El viaje mítico I
Cada vez hay menos religión en nuestras vidas, pero seguimos habitando un mundo mítico. La cultura moderna es un espejo astillado en el que se reflejan caóticamente pequeñas imágenes y fragmentos de un grandioso pasado, que así se nos revela deformemente. Los mitos nunca nos han abandonado. Librados desde su nacimiento a una constante metamorfosis, ahora la sufren con la velocidad y el extremismo que le imprimen las diversas industrias culturales. Y no solo estas. La Mitsubichi bautizó su última camioneta “Tritón”. En este caso es una empresa de comercio –japonesa, además– la que mete su mano en la profunda y tumultuosa bolsa de la cultura clásica, que es tanto como decir “occidental”. Pero no hay nadie que no lo haga. En Wikipedia, debajo de los artículos de mitología aparece a veces una lista de sus usos contemporáneos. Puede ser inacabable. En el Señor de los Anillos, Gandalf dice que no puede dejar pendiendo sobre el hobbit Frodo (que lleva el anillo del mal) esta “espada de Damocles”. Y de esta guisa…

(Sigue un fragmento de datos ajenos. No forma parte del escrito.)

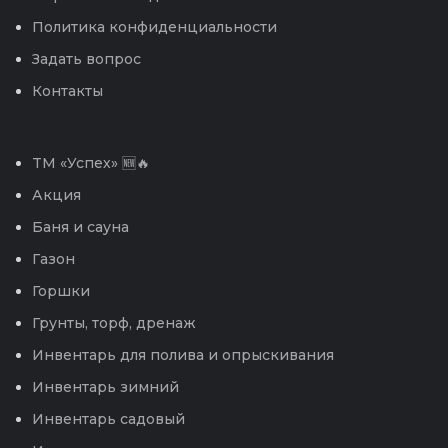
Политика конфиденциальности
Задать вопрос
Контакты
TM «Успех» 🆕🔥
Акция
Баня и сауна
Газон
Горшки
Грунты, торф, дренаж
Инвентарь для полива и опрыскивания
Инвентарь зимний
Инвентарь садовый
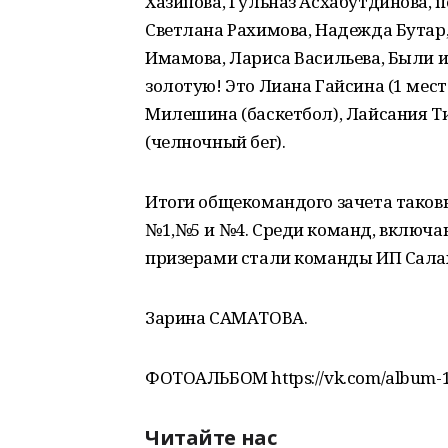
Хазипова, Гульназ Асхабутдинова, 
Светлана Рахимова, Надежда Бута
Имамова, Лариса Васильева, Были и т
золотую! Это Лиана Гайсина (1 мес
Милешина (баскетбол), Лайсания Ти
(челночный бег).
Итоги общекомандого зачета таковы:
№1,№5 и №4. Среди команд, включа
призерами стали команды ИП Сала
Зарина САМАТОВА.
ФОТОАЛЬБОМ https://vk.com/album-
Читайте нас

A los griegos les hubiera parecido natural que los astrónomos siguieran aprovechando los mitos en dimensión cosmológica. Tampoco les habría extrañado que las cosmogonías de otras culturas, por ejemplo las de los pueblos precolombinos, hubieran llegado a nosotros a través del tamiz de la suya. Lo que sabemos de Inti, Mama Ocllo o Tunupa lo sabemos por las observaciones y los cuentos de unos hombres que pensaban en Hércules como hoy los adolescentes en el Hombre Araña. A propósito, el creador del Hombre Araña, Stan Lee, recibió hace poco su propia estrella en el Paseo de la Fama. Lee se hizo famoso por darle a los superhéroes de cómic, que ya existían antes de él, una naturaleza griega, que para la ocasión los periodistas tradujeron como “humana”. Hércules, hijo de Zeus y la mortal Alcmena, nació con súper fuerza pero, por lo mismo, condenado a penar: su súper fuerza (comparable con la de Dientes de Sable, de los X-Men) venía acompañada de la iracundia (ídem) y lo llevó a cometer un crimen horrendo: mató a sus propios hijos. Condena: 12 trabajos gloriosos.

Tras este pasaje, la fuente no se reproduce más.